For special tax measures that qualify under the local initiative power, the Upland case had the resulting effect of taking away from voters their constitutional right to vote on local special taxes under Proposition 13, a right that was previously upheld in the 1987 Altadena Library case. The primary purpose of Proposition 43 is to restore that constitutional right to vote on all local special taxes under Proposition 13, including local special taxes proposed under the initiative power.

Exploitation of the court-created Upland loophole has resulted in many local special tax increases being imposed without two-thirds voter approval under Proposition 13, including the controversial Measure ULA (2022) “mansion tax” in Los Angeles and many local sales tax and parcel tax increases, that would have otherwise not been approved and imposed in the absence of the court-created Upland loophole.

In response to the local special tax increases imposed without two-thirds voter approval due to the court-created Upland loophole, an initiative constitutional amendment known as the “Local Taxpayer Protection Act to Save Proposition 13” was filed and obtained sufficient signatures to appear on the November 2026 statewide ballot in California.

The “Local Taxpayer Protection Act to Save Proposition 13” initiative contained several integrated components that included: (1) closing the court-created Upland loophole; (2) significantly limiting the ability of local governments to impose real property transfer taxes; (3) ending existing initiative parcel taxes enacted without two-thirds voter approval under the court-created Upland loophole; and (4) ending existing real property transfer taxes levied in charter cities, including the Measure ULA “mansion tax” in Los Angeles.

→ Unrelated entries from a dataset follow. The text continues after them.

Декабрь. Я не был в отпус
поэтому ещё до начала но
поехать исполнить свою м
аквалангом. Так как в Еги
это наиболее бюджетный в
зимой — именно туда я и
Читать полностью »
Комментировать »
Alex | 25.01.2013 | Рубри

Ultimately, a compromise was reached that resulted in the “Local Taxpayer Protection Act to Save Proposition 13” initiative being withdrawn from the ballot by the initiative proponent in favor of a more limited proposed constitutional amendment (ACA 22) that was placed on the ballot by the California Legislature and became known as Proposition 43.

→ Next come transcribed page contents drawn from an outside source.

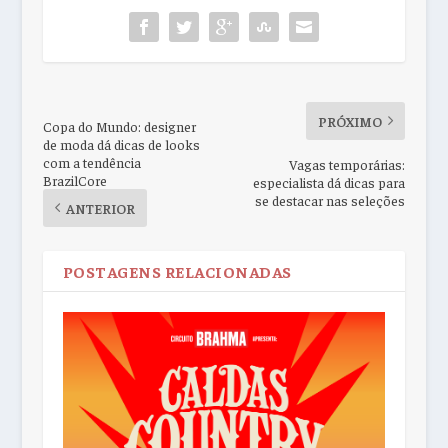
PRÓXIMO
Copa do Mundo: designer
de moda dá dicas de looks
com a tendência
Vagas temporárias:
BrazilCore
especialista dá dicas para
se destacar nas seleções
ANTERIOR
POSTAGENS RELACIONADAS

Under the Proposition 43 compromise, only the closure of the court-created Upland loophole will appear on the November 2026 ballot for California voters to decide. Other components of the “Local Taxpayer Protection Act to Save Proposition 13” initiative would not appear on the November 2026 ballot, including the limitations on real property transfer taxes and the provisions ending any already existing local taxes which included the Measure ULA “mansion tax” in Los Angeles. In exchange for withdrawing the “Local Taxpayer Protection Act to Save Proposition 13” initiative, the Legislature also agreed to remove another proposed constitutional amendment from the ballot (ACA 13) that would have made taxpayer protection constitutional amendments containing supermajority vote requirements much harder for California voters to approve.